As so often in Ray's films, the women come off rather better than the men, being far more adult, sensitive, and attuned to what's going on around them. In particular, Ray uses Sharmila Tagore's cool, intelligent screen persona as the film's moral touchstone (as he would again in Company Limited); it is Aparna who brings home to Ashim the full extent of his thoughtlessness. Having brushed aside as excuses the caretaker's concern about his sick wife, he's taken aback when Aparna suggests he should look for himself—and appalled when he sees that the woman is close to death. It's a moment that anticipates the similar shock felt by the complacent young Brahmin (also played by Soumitra Chatterjee) in Distant Thunder when he registers the ravages of famine on his fellow villagers.

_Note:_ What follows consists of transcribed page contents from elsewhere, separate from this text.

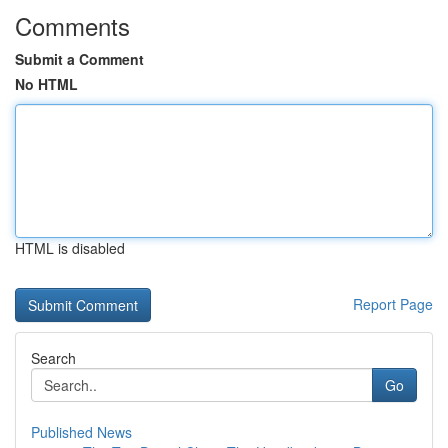
Comments
Submit a Comment
No HTML
HTML is disabled
Report Page
Search
Go
Published News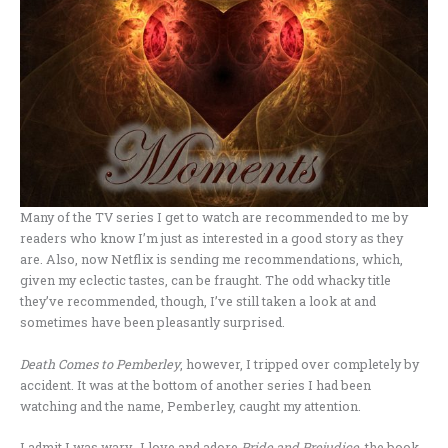
Many of the TV series I get to watch are recommended to me by
readers who know I’m just as interested in a good story as they
are. Also, now Netflix is sending me recommendations, which,
given my eclectic tastes, can be fraught. The odd whacky title
they’ve recommended, though, I’ve still taken a look at and
sometimes have been pleasantly surprised.
Death Comes to Pemberley
, however, I tripped over completely by
accident. It was at the bottom of another series I had been
watching and the name, Pemberley, caught my attention.
I admit I was wary. I love and adore
Pride and Prejudice
, the book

Days and Nights in the Forest marks a transition in Ray's filmmaking career, turning his talents for social comedy, emotional nuance, and quiet, understated irony towards more contemporary concerns. At the same time it demonstrates the subtlety of his narrative control, concealing a carefully devised dramatic shape beneath the seemingly casual flow of everyday life. Far from being shapeless or lacking a theme, as its first audiences imagined, the film is subtly orchestrated throughout: there isn't a scene or incident, barely even a gesture, that doesn't contribute to the overall purpose.